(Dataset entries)
================================

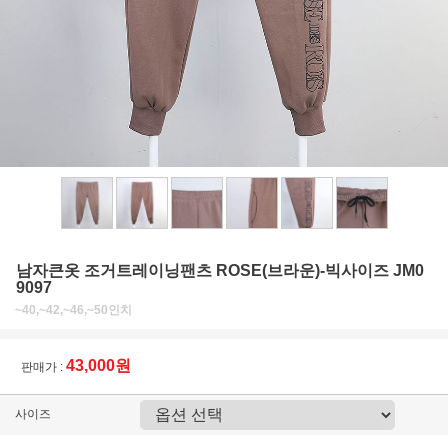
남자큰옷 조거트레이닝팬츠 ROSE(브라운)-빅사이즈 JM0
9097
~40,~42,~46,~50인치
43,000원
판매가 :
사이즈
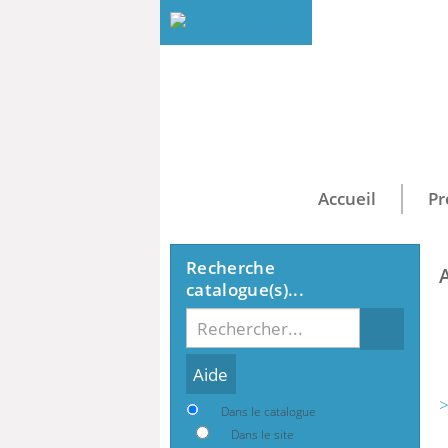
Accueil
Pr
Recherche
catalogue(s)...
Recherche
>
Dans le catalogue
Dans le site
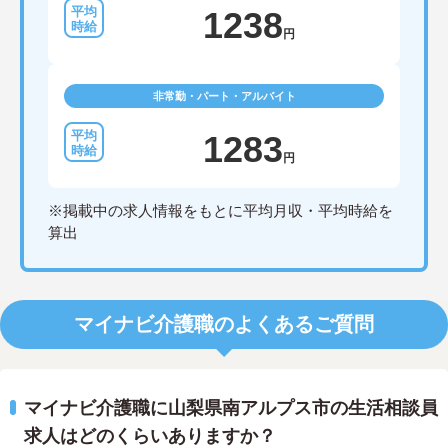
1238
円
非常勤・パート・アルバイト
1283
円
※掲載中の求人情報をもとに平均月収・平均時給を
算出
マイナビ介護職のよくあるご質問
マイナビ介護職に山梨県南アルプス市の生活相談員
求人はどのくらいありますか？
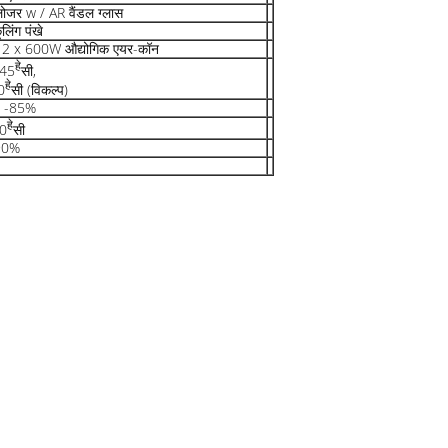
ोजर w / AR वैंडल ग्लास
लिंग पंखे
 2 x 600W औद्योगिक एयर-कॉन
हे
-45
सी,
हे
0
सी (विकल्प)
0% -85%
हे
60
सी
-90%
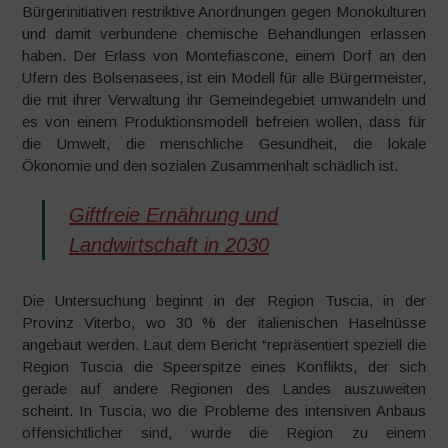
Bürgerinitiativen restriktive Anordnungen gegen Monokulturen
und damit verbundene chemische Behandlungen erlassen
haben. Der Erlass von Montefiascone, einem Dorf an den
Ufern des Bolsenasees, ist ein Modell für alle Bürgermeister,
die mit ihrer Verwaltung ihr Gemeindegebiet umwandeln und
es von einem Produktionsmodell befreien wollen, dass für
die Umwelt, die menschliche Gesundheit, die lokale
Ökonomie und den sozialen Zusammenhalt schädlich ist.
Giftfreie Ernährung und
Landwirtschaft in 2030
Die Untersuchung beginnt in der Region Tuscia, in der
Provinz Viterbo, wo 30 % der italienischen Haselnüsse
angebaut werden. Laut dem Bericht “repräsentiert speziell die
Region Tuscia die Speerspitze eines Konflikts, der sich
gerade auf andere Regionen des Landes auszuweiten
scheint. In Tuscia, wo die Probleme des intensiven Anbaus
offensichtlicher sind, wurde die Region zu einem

================================

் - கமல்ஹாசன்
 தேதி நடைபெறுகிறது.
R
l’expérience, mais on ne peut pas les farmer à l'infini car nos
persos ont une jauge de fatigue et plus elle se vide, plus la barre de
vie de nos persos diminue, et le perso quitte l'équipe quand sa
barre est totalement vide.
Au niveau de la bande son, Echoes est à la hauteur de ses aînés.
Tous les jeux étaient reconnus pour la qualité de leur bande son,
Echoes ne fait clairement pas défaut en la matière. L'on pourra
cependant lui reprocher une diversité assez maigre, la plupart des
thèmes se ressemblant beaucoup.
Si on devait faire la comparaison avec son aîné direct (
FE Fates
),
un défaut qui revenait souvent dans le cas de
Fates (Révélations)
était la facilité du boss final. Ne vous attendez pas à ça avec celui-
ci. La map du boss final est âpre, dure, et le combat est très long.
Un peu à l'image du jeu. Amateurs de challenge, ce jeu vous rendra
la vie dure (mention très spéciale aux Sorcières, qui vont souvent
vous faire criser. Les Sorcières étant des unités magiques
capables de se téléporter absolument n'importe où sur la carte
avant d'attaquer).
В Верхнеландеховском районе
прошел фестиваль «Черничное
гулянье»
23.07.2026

================================

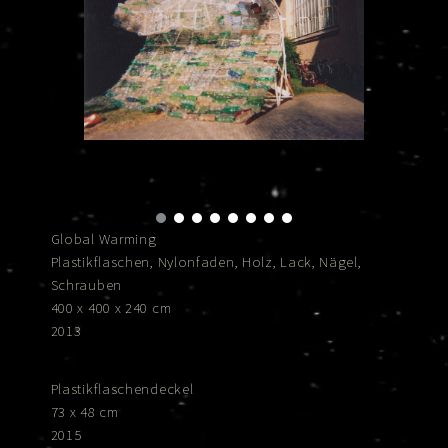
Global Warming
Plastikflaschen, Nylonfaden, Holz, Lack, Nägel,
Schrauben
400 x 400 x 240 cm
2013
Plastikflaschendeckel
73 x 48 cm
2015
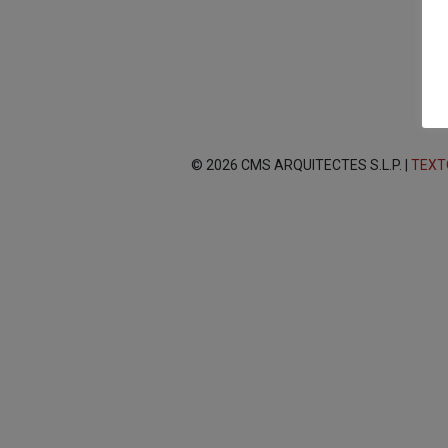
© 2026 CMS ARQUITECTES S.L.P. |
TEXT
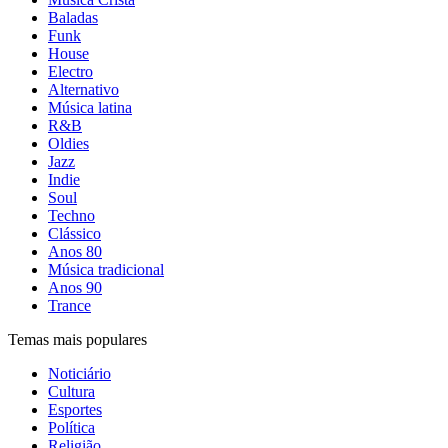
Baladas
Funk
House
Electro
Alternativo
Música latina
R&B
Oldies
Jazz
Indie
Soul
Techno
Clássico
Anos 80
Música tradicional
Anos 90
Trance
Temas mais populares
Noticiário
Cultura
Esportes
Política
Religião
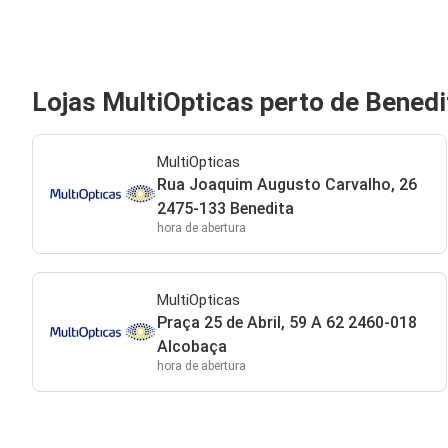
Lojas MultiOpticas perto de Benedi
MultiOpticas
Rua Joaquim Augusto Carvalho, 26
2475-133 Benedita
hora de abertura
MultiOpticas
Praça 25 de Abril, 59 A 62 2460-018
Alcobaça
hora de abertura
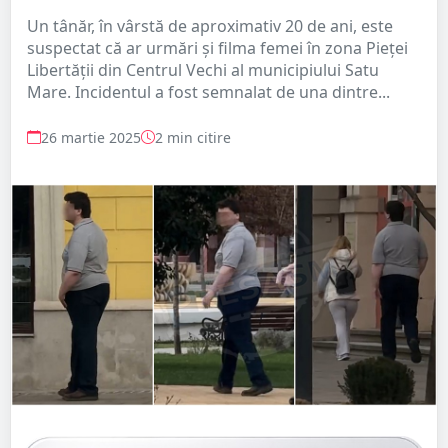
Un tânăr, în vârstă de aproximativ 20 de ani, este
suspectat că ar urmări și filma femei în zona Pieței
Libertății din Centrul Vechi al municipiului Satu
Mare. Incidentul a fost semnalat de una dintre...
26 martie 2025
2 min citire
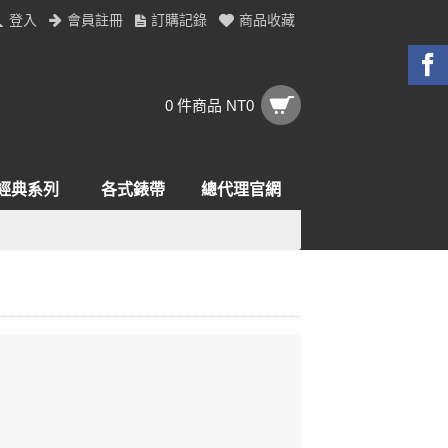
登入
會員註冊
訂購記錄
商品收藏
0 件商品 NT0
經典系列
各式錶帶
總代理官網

================================

* Task to complete
How many lines of the entries above hold the string "vous"? Reply with the number alone.

* Solved exercise
3